Monday, November 17, 2014

Remoteness of damages in contract

1298417Ontario Ltd. v. Lakeshore (Town), 2014 ONCA 802:

[138]    In RBC Dominion Securities Inc. v. Merrill Lynch Canada Inc., 2008 SCC 54, [2008] 3 S.C.R. 79, at paras. 63-64, Abella J. (dissenting in part) summarized the test for remoteness of damages following a breach of contract:

The defining explanation of the contractual breach principles of reasonable foreseeability and remoteness is found in Hadley v. Baxendale... A court must therefore ask itself "what was in the reasonable contemplation of the parties at the time of contract formation" (Fidler v. Sun Life Assurance Co. of Canada, [2006] 2 S.C.R. 3, 2006 SCC 30, at para. 54).

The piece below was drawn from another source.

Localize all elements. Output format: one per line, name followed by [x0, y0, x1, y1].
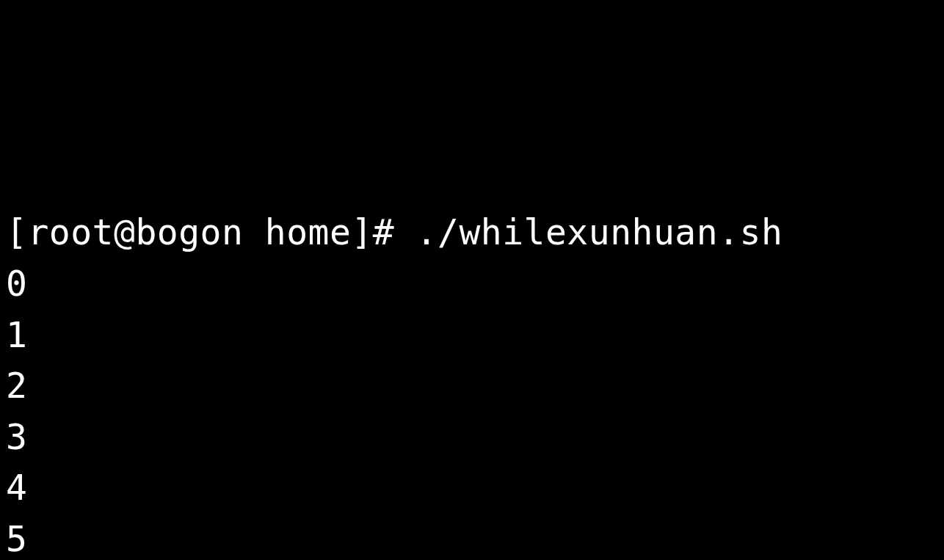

The principle of remoteness "imposes on damage awards reasonable limits which are required by fairness" (Matheson (D.W.) & Sons Contracting Ltd. v. Canada (Attorney General) (2000), 187 N.S.R. (2d) 62, 2000 NSCA 44, at para. 69, per Cromwell J.A.). It aims "to prevent unfair surprise to the defendant, to ensure a fair allocation of the risks of the transaction, and to avoid any overly chilling effects on useful activities by the threat of unlimited liability" (Jamie Cassels and Elizabeth Adjin-Tettey, Remedies: The Law of Damages (2nd ed. 2008), at p. 352). This principle will be informed by the nature and culture of the business in question, and the particular contractual relationship between the parties... [Emphasis added.]

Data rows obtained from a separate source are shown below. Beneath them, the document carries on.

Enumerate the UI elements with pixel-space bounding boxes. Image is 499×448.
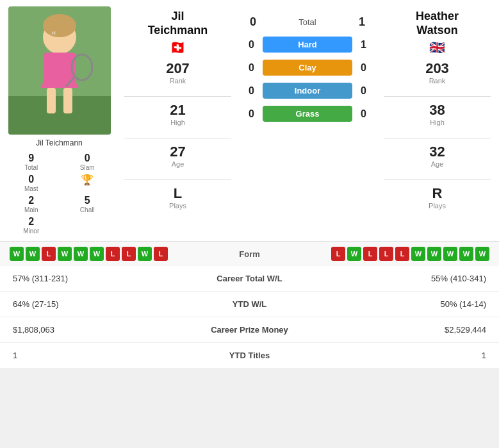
hard-btn[interactable]: Hard (263, 37, 352, 53)
right-high-row: 38 High (429, 102, 445, 126)
form-badge: W (90, 247, 104, 261)
form-badge: L (395, 247, 409, 261)
left-mast-cell: 0 Mast (6, 174, 56, 192)
stats-row: 1YTD Titles1 (0, 343, 499, 369)
form-label: Form (211, 249, 288, 259)
left-high-value: 21 (170, 102, 185, 119)
stats-center-2: Career Prize Money (186, 325, 314, 335)
right-age-row: 32 Age (429, 144, 445, 168)
left-divider1 (124, 96, 231, 97)
right-high-value: 38 (429, 102, 445, 119)
left-stats-grid: 9 Total 0 Slam 0 Mast 🏆 2 Main (0, 153, 119, 235)
stats-row: 57% (311-231)Career Total W/L55% (410-34… (0, 266, 499, 292)
form-badge: W (58, 247, 72, 261)
clay-score-left: 0 (243, 62, 259, 74)
form-badge: L (363, 247, 377, 261)
stats-right-0: 55% (410-341) (314, 274, 487, 283)
grass-score-right: 0 (356, 108, 372, 120)
form-badge: W (10, 247, 24, 261)
stats-rows: 57% (311-231)Career Total W/L55% (410-34… (0, 266, 499, 369)
grass-btn[interactable]: Grass (263, 106, 352, 122)
hard-row: 0 Hard 1 (237, 34, 378, 55)
right-high-label: High (430, 119, 445, 126)
hard-score-right: 1 (356, 39, 372, 51)
left-rank-row: 207 Rank (166, 60, 190, 85)
form-badge: W (74, 247, 88, 261)
left-player-name-center: Jil Teichmann (148, 10, 208, 37)
left-plays-row: L Plays (169, 185, 186, 210)
left-slam-label: Slam (80, 164, 95, 171)
total-score-right: 1 (352, 15, 372, 29)
form-badge: W (411, 247, 425, 261)
right-plays-row: R Plays (429, 185, 446, 210)
right-form-badges: LWLLLWWWWW (288, 247, 490, 261)
form-section: WWLWWWLLWL Form LWLLLWWWWW (0, 241, 499, 266)
stats-left-2: $1,808,063 (13, 325, 186, 335)
svg-point-3 (43, 14, 76, 37)
grass-score-left: 0 (243, 108, 259, 120)
left-player-photo: H (8, 6, 111, 135)
form-badge: L (154, 247, 168, 261)
left-minor-value: 2 (28, 216, 34, 228)
left-main-label: Main (24, 206, 38, 213)
stats-left-1: 64% (27-15) (13, 299, 186, 309)
svg-text:H: H (52, 30, 56, 36)
left-main-value: 2 (28, 195, 34, 206)
right-age-value: 32 (429, 144, 445, 160)
indoor-btn[interactable]: Indoor (263, 83, 352, 99)
form-badge: W (427, 247, 441, 261)
right-age-label: Age (431, 160, 444, 168)
main-container: H Jil Teichmann 9 Total 0 Slam 0 Mast (0, 0, 499, 369)
left-rank-label: Rank (170, 77, 186, 85)
left-chall-cell: 5 Chall (63, 195, 113, 213)
left-slam-cell: 0 Slam (63, 153, 113, 171)
left-age-label: Age (172, 160, 184, 168)
svg-rect-6 (47, 88, 56, 113)
form-badge: W (26, 247, 40, 261)
left-age-value: 27 (170, 144, 185, 160)
clay-btn[interactable]: Clay (263, 60, 352, 76)
stats-right-1: 50% (14-14) (314, 299, 487, 309)
clay-score-right: 0 (356, 62, 372, 74)
form-badge: L (106, 247, 120, 261)
form-badge: L (122, 247, 136, 261)
stats-row: $1,808,063Career Prize Money$2,529,444 (0, 317, 499, 343)
left-mast-value: 0 (28, 174, 34, 185)
right-plays-value: R (432, 185, 443, 202)
total-score-left: 0 (243, 15, 263, 29)
left-main-cell: 2 Main (6, 195, 56, 213)
left-total-label: Total (24, 164, 38, 171)
indoor-score-right: 0 (356, 85, 372, 97)
left-player-name-small: Jil Teichmann (36, 138, 82, 147)
indoor-row: 0 Indoor 0 (237, 80, 378, 101)
stats-center-0: Career Total W/L (186, 274, 314, 283)
left-divider3 (124, 179, 231, 180)
right-rank-label: Rank (429, 77, 446, 85)
left-form-badges: WWLWWWLLWL (10, 247, 211, 261)
grass-row: 0 Grass 0 (237, 103, 378, 124)
form-badge: W (347, 247, 361, 261)
form-badge: L (379, 247, 393, 261)
form-badge: L (331, 247, 345, 261)
left-flag: 🇨🇭 (170, 40, 186, 55)
right-player-center: Heather Watson 🇬🇧 203 Rank 38 High 32 Ag… (378, 6, 496, 235)
left-total-value: 9 (28, 153, 34, 164)
left-trophy-icon: 🏆 (81, 174, 94, 186)
stats-center-3: YTD Titles (186, 351, 314, 360)
right-stats-grid: 12 Total 0 Slam 0 Mast 🏆 4 Main (496, 153, 499, 235)
total-row: 0 Total 1 (237, 13, 378, 31)
left-slam-value: 0 (85, 153, 90, 164)
left-total-cell: 9 Total (6, 153, 56, 171)
left-high-row: 21 High (170, 102, 185, 126)
form-badge: L (42, 247, 56, 261)
right-divider2 (384, 138, 491, 138)
left-divider2 (124, 138, 231, 138)
left-chall-label: Chall (80, 206, 95, 213)
clay-row: 0 Clay 0 (237, 57, 378, 78)
left-trophy-cell: 🏆 (63, 174, 113, 192)
left-player-card: H Jil Teichmann 9 Total 0 Slam 0 Mast (0, 6, 119, 235)
left-player-center: Jil Teichmann 🇨🇭 207 Rank 21 High 27 Age… (119, 6, 237, 235)
left-age-row: 27 Age (170, 144, 185, 168)
right-divider3 (384, 179, 491, 180)
left-plays-value: L (174, 185, 182, 202)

[139]    In Angela Swan and Jakub Adamski, Canadian Contract Law, 3d ed. (Markham, Ontario: LexisNexis Canada, 2012), at p. 480, the authors' helpfully frame the issue as "the determination of the extent of the risk that a promisor assumes when he makes a promise."

[140]    In my view, the nature of the damages 129 claimed and the trial judge awarded was not in the reasonable contemplation of the parties when the contract was executed.